¿Y ahora quién nos defiende del ministro de Defensa?

Las palabras de Botero fueron tan explícitas como una sentencia de muerte, de tal calibre que sería importante preguntarle por las pruebas que sustentan tal señalamiento.

Opina - Política

2018-09-17

¿Y ahora quién nos defiende del ministro de Defensa?

En Colombia no es nuevo que se señale y estigmatice la protesta social, podríamos recopilar centenares de horas en donde los medios de comunicación más influyentes del país, en titulares y notas periodísticas realizan una construcción mediática en el imaginario social, catalogando estas protestas como “personas que no quieren trabajar”, “vándalos de las universidades” o “terroristas” entre otras denominaciones, borrando de raíz las justas reclamaciones en donde la ciudadanía solo se manifiesta pacíficamente haciendo valer y exigiendo la reivindicación de sus derechos ante un Estado que no se los proporciona o reconoce.

Pero es de otra magnitud lo que estamos viviendo en los últimos días con los ministros del gabinete de Gobierno, en esta ocasión el Ministro Botero, jefe de la cartera de Defensa, se pronunció de tal manera que deja mucho que pensar de la función que cumple, sus palabras fueron tan explícitas como una sentencia de muerte, de tal calibre que sería importante preguntarle por las pruebas que sustentan tal señalamiento.

Y es que el Ministro Botero sostiene que, “Con dineros ilícitos, grupos armados financian la protesta social”, una afirmación de tan fuerte calibre, como el mismo Ministerio del cual está a cargo, reitero, ¿tendrá pruebas para que las muestre a la opinión pública?
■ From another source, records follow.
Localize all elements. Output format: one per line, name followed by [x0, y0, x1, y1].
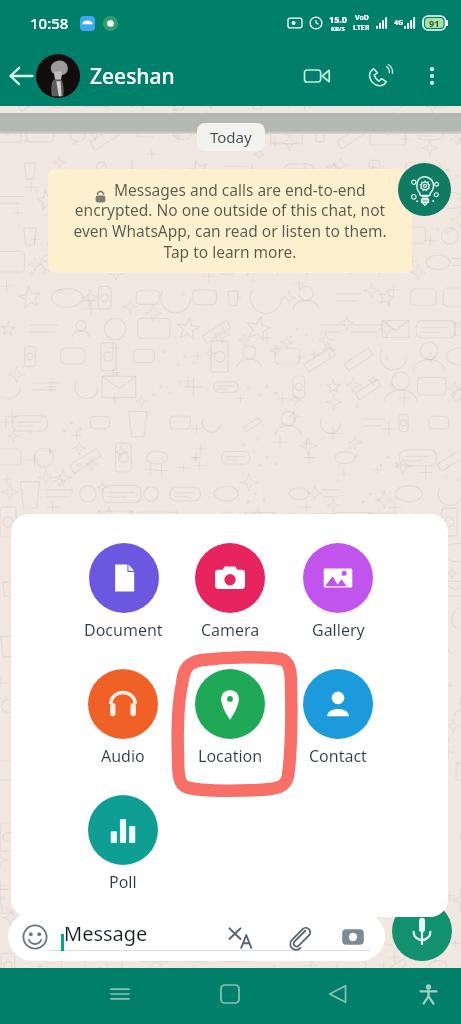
staticText: 15.0: [329, 13, 347, 25]
button[interactable]: Poll: [78, 795, 168, 895]
staticText: Gallery: [312, 619, 365, 641]
button[interactable]: Accessibility: [402, 968, 454, 1020]
button[interactable]: Emoji: [8, 912, 385, 961]
button[interactable]: Messages and calls are end-to-end encryp…: [48, 169, 412, 273]
staticText: Today: [210, 127, 252, 147]
button[interactable]: Recents: [94, 968, 146, 1020]
button[interactable]: Meta AI: [398, 163, 451, 216]
staticText: 91: [429, 17, 440, 29]
button[interactable]: Document: [78, 543, 168, 643]
staticText: Messages and calls are end-to-end encryp…: [64, 179, 396, 263]
button[interactable]: Camera: [185, 543, 275, 643]
button[interactable]: Contact: [293, 669, 383, 769]
staticText: Location: [198, 745, 263, 767]
button[interactable]: Video call: [295, 54, 339, 98]
staticText: KB/S: [331, 25, 345, 33]
staticText: Camera: [201, 619, 260, 641]
button[interactable]: Attach: [283, 921, 315, 953]
button[interactable]: Location: [185, 669, 275, 769]
staticText: LTEЯ: [353, 23, 370, 33]
button[interactable]: Profile photo: [36, 54, 80, 98]
staticText: 10:58: [30, 13, 69, 33]
button[interactable]: Voice message: [392, 901, 452, 961]
button[interactable]: Format text: [224, 921, 256, 953]
staticText: Document: [84, 619, 163, 641]
staticText: 4G: [394, 18, 404, 28]
staticText: VoD: [355, 13, 369, 23]
button[interactable]: Emoji: [19, 921, 51, 953]
button[interactable]: Gallery: [293, 543, 383, 643]
button[interactable]: Audio: [78, 669, 168, 769]
staticText: Zeeshan: [90, 62, 175, 91]
staticText: Audio: [101, 745, 145, 767]
button[interactable]: Back: [0, 55, 42, 97]
staticText: Poll: [109, 871, 137, 893]
button[interactable]: Back: [312, 968, 364, 1020]
button[interactable]: Camera: [337, 921, 369, 953]
staticText: Contact: [309, 745, 367, 767]
button[interactable]: More options: [412, 56, 452, 96]
button[interactable]: Home: [204, 968, 256, 1020]
button[interactable]: Voice call: [357, 54, 401, 98]
staticText: Message: [64, 920, 148, 947]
O ¿es una estrategia para legitimar frente a la opinión el asesinato sistemático de líderes sociales?

Con intensa franqueza el Ministro Botero debe comprender que su función en cabeza de la cartera del Ministerio de Defensa va más allá de su experiencia como presidente de la Federación Nacional de Comerciantes – FENALCO, y es así como debe interiorizar que en Colombia no se rigen en la función pública por medio de unos estatutos empresariales como puede que lo haga en FENALCO, sino que el país se rige por la carta magna, la Constitución Política de 1991, y no con la antigua Constitución Política de 1886.

Las palabras de Botero son de tan amplia magnitud que se puede contemplar una visión de criminalizar cualquier indicio de protesta social, aunque ya lo han intentado gobiernos anteriores, pero este gobierno que inicia está llegando a tal punto de arriesgar la vida de los manifestantes y ponerles desde sus casas una lápida con fecha, hora y lugar de fallecimiento.
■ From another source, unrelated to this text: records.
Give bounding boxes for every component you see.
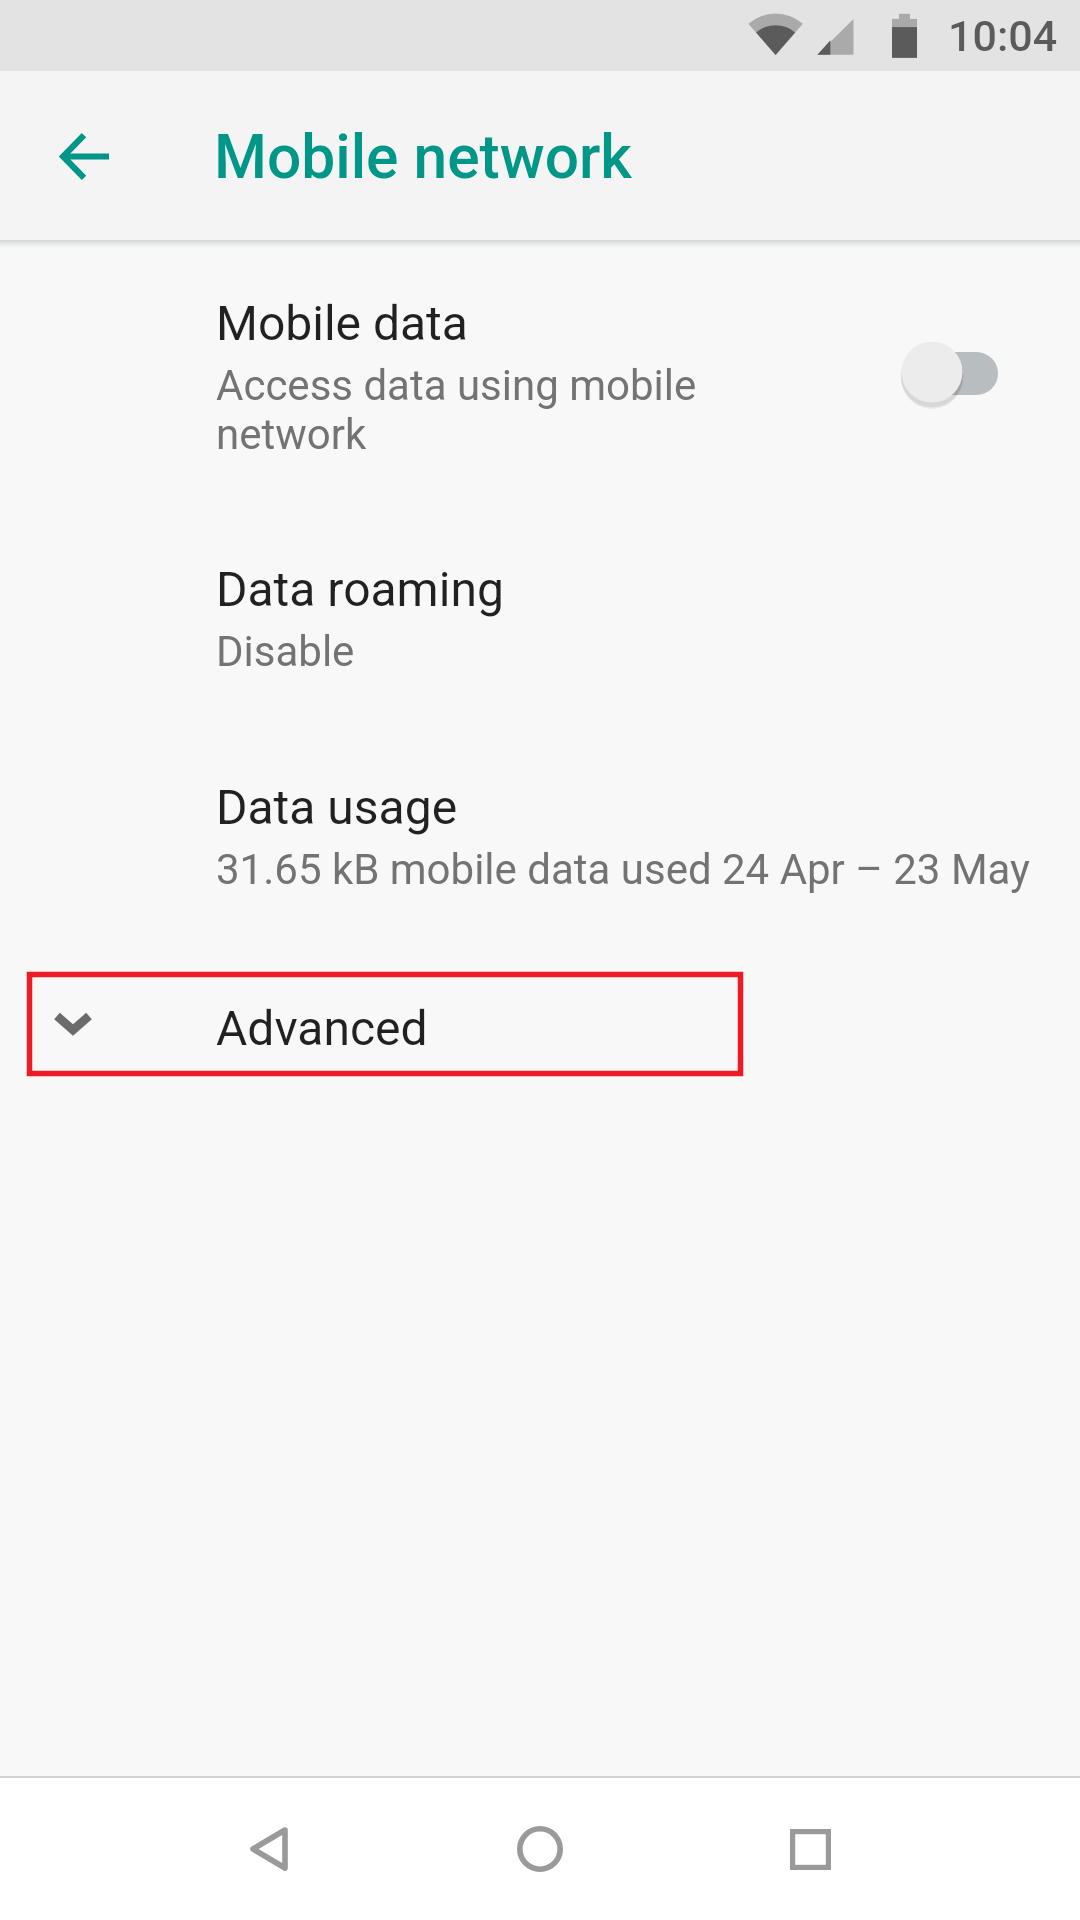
other: Battery <box>892 13 917 58</box>
staticText: Disable <box>216 627 355 676</box>
button[interactable]: Navigate up <box>28 100 140 212</box>
button[interactable]: Home <box>470 1779 610 1919</box>
other: Signal strength <box>817 18 854 55</box>
button[interactable]: Advanced <box>0 972 1080 1076</box>
staticText: 10:04 <box>948 11 1058 61</box>
staticText: Advanced <box>216 1000 428 1056</box>
button[interactable]: Recent apps <box>740 1779 880 1919</box>
staticText: 31.65 kB mobile data used 24 Apr – 23 Ma… <box>216 845 1030 894</box>
button[interactable]: Mobile data <box>0 262 1080 478</box>
staticText: Mobile data <box>216 295 468 351</box>
staticText: Access data using mobile network <box>216 361 697 459</box>
button[interactable]: Data usage <box>0 746 1080 904</box>
staticText: Mobile network <box>214 122 632 193</box>
button[interactable]: Data roaming <box>0 528 1080 686</box>
button[interactable]: Mobile data switch <box>879 324 1019 416</box>
button[interactable]: Back <box>200 1779 340 1919</box>
other: Wi-Fi <box>735 5 817 63</box>
staticText: Data roaming <box>216 561 504 617</box>
staticText: Data usage <box>216 779 458 835</box>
Ministro Botero: ¿Acaso la prioridad no son la defensa y la protección de todos los ciudadanos y en especial los líderes sociales?, ya que parece estar forjando todo lo contrario.

No olvidemos que el ejercicio de la protesta social es legítimo y necesario en una democracia, además que está consagrado en nuestra Constitución Política, específicamente en el Artículo 37. “Toda parte del pueblo puede reunirse y manifestarse pública y pacíficamente”.

Tengamos presente que una protesta social es una acción colectiva, una corriente de pensamiento, de creencias y preferencias respecto del elemento de la estructura social, que con su consistencia logra la modificación de las reglas de juego y cambiar a nuevos poderes de democratización, por lo tanto, puede que este sea una de las molestias del Ministro Botero, a tal punto que no lo haya querido expresar como una “mafia del pensamiento”, esa que parece no gustarle históricamente a los dirigentes gremiales que se sientan en un cargo del espectro gubernamental.

Y es que desde lo más profundo debemos exaltar y aplaudir el valor de las diferentes manifestaciones sociales de los movimientos de estudiantes, campesinos, docentes, transportadores, indígenas, agrarios, sindicalistas, ambientalistas, animalistas entre otros, que logran persistir en la exigencia de los derechos sociales que nos benefician a todos, en un clima como estos de tan alta beligerancia estatal, que no dista de las pasadas dictaduras Latinoamericanas de Augusto Pinochet o Jorge Rafael Videla.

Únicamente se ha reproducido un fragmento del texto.